With advancements changing in the online marketplace daily, vendors must realize their products must change as well…just as quickly. Dealers won’t wait around forever as their vendor clients continue to sit on their hands. So here is my challenge to every vendor:
I want a Vendor Scorecard. I believe vendors should create a scoring system that allows all of their dealers to see, review, and vote on what advancements their teams should put into action. Not support issues (though a Vendor Scorecard could be beneficial for this as well), but an idea exchange where people on the ground can tell the people in the high rises what their system NEEDS to be able to do. It could be a small password-protected community within your software that allows ALL dealers to post their product enhancement requests so that ALL other dealer clients can see. Make it available to your own loyal public. Each product enhancement request should be time-dated and stamped so we know just how long it takes the vendor to react. Not respond… react. Fix. Change. Develop.

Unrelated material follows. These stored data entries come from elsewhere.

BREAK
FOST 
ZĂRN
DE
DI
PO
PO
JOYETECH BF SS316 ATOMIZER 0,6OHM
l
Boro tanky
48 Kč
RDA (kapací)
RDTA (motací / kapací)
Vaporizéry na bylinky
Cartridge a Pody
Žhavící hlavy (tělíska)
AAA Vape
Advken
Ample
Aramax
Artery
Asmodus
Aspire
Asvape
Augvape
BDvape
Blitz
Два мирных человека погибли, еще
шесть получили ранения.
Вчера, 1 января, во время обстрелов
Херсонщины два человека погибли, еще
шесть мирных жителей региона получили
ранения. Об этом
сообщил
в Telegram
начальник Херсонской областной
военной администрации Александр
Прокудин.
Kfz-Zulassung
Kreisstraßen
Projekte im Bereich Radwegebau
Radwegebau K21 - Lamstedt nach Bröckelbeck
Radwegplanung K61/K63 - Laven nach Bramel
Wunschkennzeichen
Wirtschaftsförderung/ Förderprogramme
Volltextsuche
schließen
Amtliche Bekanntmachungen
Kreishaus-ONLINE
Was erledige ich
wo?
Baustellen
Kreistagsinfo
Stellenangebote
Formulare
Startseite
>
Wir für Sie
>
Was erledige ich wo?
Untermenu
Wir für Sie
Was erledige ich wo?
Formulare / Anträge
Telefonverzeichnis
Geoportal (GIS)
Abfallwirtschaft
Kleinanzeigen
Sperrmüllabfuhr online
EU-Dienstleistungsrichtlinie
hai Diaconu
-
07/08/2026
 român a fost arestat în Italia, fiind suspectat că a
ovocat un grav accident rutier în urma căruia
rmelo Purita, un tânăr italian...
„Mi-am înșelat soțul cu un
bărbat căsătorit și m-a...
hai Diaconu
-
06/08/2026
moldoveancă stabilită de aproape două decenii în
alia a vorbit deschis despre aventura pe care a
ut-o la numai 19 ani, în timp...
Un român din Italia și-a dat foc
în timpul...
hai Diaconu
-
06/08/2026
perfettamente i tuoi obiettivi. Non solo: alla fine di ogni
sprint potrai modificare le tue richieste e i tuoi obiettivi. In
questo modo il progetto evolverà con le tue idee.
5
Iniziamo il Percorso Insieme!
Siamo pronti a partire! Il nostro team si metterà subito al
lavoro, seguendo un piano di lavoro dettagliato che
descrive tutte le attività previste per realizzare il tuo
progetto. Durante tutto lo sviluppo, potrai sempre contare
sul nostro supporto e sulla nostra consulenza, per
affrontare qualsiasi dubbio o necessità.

Then, take it to the next step, and allow every dealer client to VOTE on which product enhancements they most desire to see active sooner rather than later. You will create your own weighted scale as to which improvements to focus on completing. If you so desire, consider giving those few dealers that utilize your system to its fullest, are your oldest clients, or represent you in the online communities a heavier VOTE than others.
The automotive resource site, DrivingSales, has taken one step by bringing Vendor Ratings into the forefront and asking the automotive retail professionals that peruse this site to vote on who and why they recommend the companies they’ve chosen. This has been a good way to help vendors gain exposure and allow dealer personnel to give feedback to their peers. When a vendor’s reputation is questioned on these sites, it is amazing how quickly they respond. They either scurry to cover up the negativity or do their due diligence to correct it before it damages their business.

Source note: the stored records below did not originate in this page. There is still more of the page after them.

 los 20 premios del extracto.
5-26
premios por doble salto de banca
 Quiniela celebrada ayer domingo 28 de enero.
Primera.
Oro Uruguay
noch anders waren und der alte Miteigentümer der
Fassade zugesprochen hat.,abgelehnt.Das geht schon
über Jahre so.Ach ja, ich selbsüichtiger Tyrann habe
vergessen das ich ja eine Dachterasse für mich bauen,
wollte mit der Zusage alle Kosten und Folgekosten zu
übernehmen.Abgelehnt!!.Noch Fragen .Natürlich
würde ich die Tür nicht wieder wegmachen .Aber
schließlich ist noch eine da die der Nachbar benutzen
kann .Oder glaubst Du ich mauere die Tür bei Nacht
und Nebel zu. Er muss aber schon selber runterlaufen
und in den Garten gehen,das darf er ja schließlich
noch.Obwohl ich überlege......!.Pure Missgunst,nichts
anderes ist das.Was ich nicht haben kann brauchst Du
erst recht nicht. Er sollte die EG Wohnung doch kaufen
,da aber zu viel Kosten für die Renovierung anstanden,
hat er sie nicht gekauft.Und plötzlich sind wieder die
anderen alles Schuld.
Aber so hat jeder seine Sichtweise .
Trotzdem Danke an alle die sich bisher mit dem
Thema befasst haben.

The end goal here is to let your own community of clients that USE your product to IMPROVE your product. I think there is a progressive way to do this without risking a vendor’s reputation.

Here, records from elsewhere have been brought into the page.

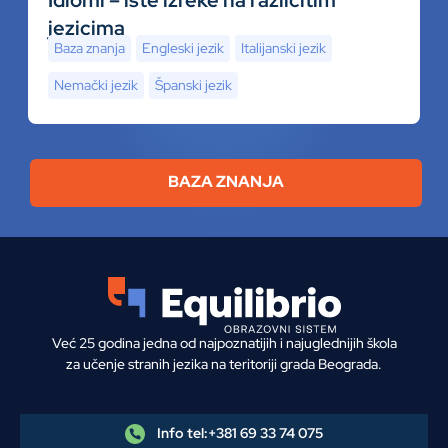
jezicima
Baza znanja
Engleski jezik
Italijanski jezik
Nemački jezik
Španski jezik
BAZA ZNANJA
Već 25 godina jedna od najpoznatijih i najuglednijih škola
za učenje stranih jezika na teritoriji grada Beograda.
Info tel:
+381 69 33 74 075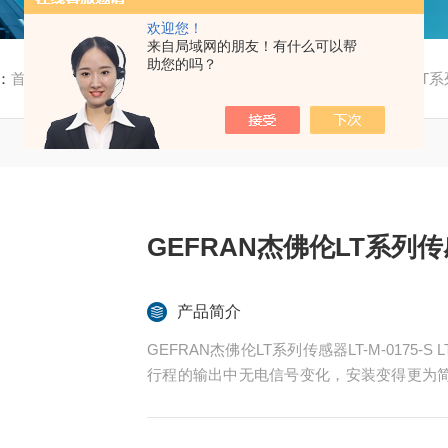
欢迎您！
来自局域网的朋友！有什么可以帮
助您的吗？
：
首页
/
产品中心
/
GEFRAN杰佛伦
/
LT
/ GEFRAN杰佛伦LT系列
GEFRAN杰佛伦LT系列传感器
产品简介
GEFRAN杰佛伦LT系列传感器LT-M-017
行程的输出中无电信号变化，安装变得更为
替代方案。非常适合在注塑机、立式压力机和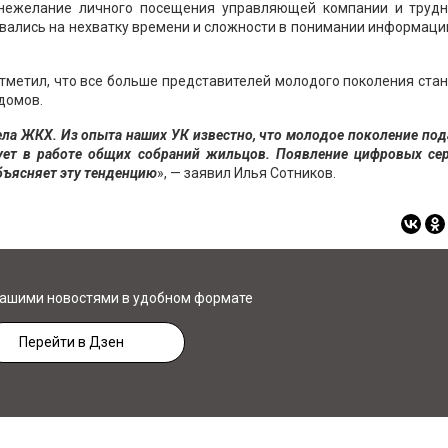
 нежелание личного посещения управляющей компании и трудн
вались на нехватку времени и сложности в понимании информаци
тметил, что все больше представителей молодого поколения ста
домов.
ела ЖКХ. Из опыта наших УК известно, что молодое поколение под
вует в работе общих собраний жильцов. Появление цифровых сер
объясняет эту тенденцию
», — заявил Илья Сотников.
нашими новостями в удобном формате
Перейти в Дзен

If you are a vendor reading this, please don’t hate me for saying it, but your product/solution/sites CAN improve. Not “will”, but “can”. You can enhance your offerings to dealers if you just listen closely to your current clients. As someone who helps dealers maximize their current providers’ solutions, I see far too many no-brainer enhancements that still are not being implemented. When I request a change from a vendor or give them (free) advice on how to better their offerings, I hear the same responses constantly. “We are working on it.” “I’ll pass it along.” “That is scheduled to be in our next release of enhancements 6 months from now.” What else do I hear? “I don’t understand.” THAT is the problem. You aren’t using the product the same way an Internet Sales Manager or Sales Manager uses it so you have your blinders up to the real needs of your software.
Dealers are asking themselves daily: “Where the heck do all of my product requests go?” “How many times do I have to suggest an improvement for it to go overlooked?” “When will this feature become available or active?” “Is anyone listening to what I want?”
I see no better way to get a vendor’s attention than making product enhancement requests a centerpiece to their customer service initiatives. Customers will finally be able to track their relationship with the vendors and hold them accountable if need be. Make them time-stamped suggestions with enough of your constituents voting for it and there will be no way a dealer can have a deaf ear. It is time more vendors listen to their clients first instead of listening to their own random ideas.
As I said, this is a CHALLENGE. The first vendor who decides to make the direction of their technology a democracy by creating a similar Vendor Scorecard available for all of their dealers wins my approval and another blog post dedicated to their innovative ways. Fair enough?